Even after the acceptance of cannabis’s credibility in Colorado, many in the industry are still fighting for symbolic destigmatization of every kind. Manny Garza of Fort Collins’s Choice Organics said “We in the industry, we want to educate the public to refrain from the word marijuana. The roots are meant to divide. We’re going back to the scientific term, cannabis.”
Garza referred to a controversial issue happened in the early 20th century when there was a push to demonize the plant and criminalize it throughout the United States. By the end of the century, hemp was a famous industrial crop worldwide, but only a few US residents tested marijuana. Although, there were some restrictions regarding the production and possession of the plant.

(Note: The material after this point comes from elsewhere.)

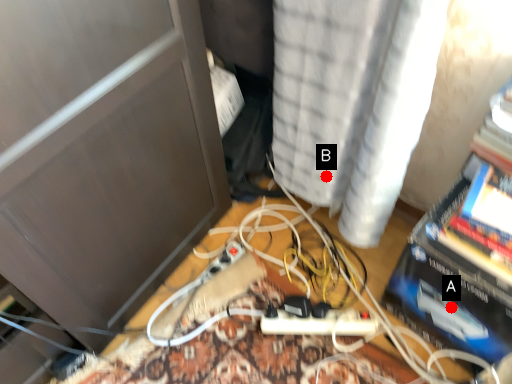 Question: Two points are circled on the image, labeled by A and B beside each circle. Which point appears closest to the camera in this image?

Choices:
 (A) A is closer
 (B) B is closer

Answer: (A)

Drawing a Stereotype of Cannabis in Colorado – From the Reefer Madness to the Lazy Stoner
‘Reefer Madness’ is called as one of the first ever carefully constructed ‘moral panic’ by the sociologists in the US. Initially, in the 1900s, the use of cannabis was minimal and wasn’t associated with any health concern. Those who took it found oils and tinctures in it and enjoyed smoke openly without any government hindrance. But, 1914 turned to be as the beginning of localized prohibition. Soon, the drug became popular among folks and believed to be immoral, criminals, ethnic minorities and immigrants.
Now, many in the industry credit this age in shifting the thinking of William Randolph Hearst. “He saw hemp as an affront on his wealth, so he used the newspapers he published to run articles about a ‘new substance’ called marijuana,” said Garza. With this, local legislators and different law enforcement officers began implementing stricter laws against the drug.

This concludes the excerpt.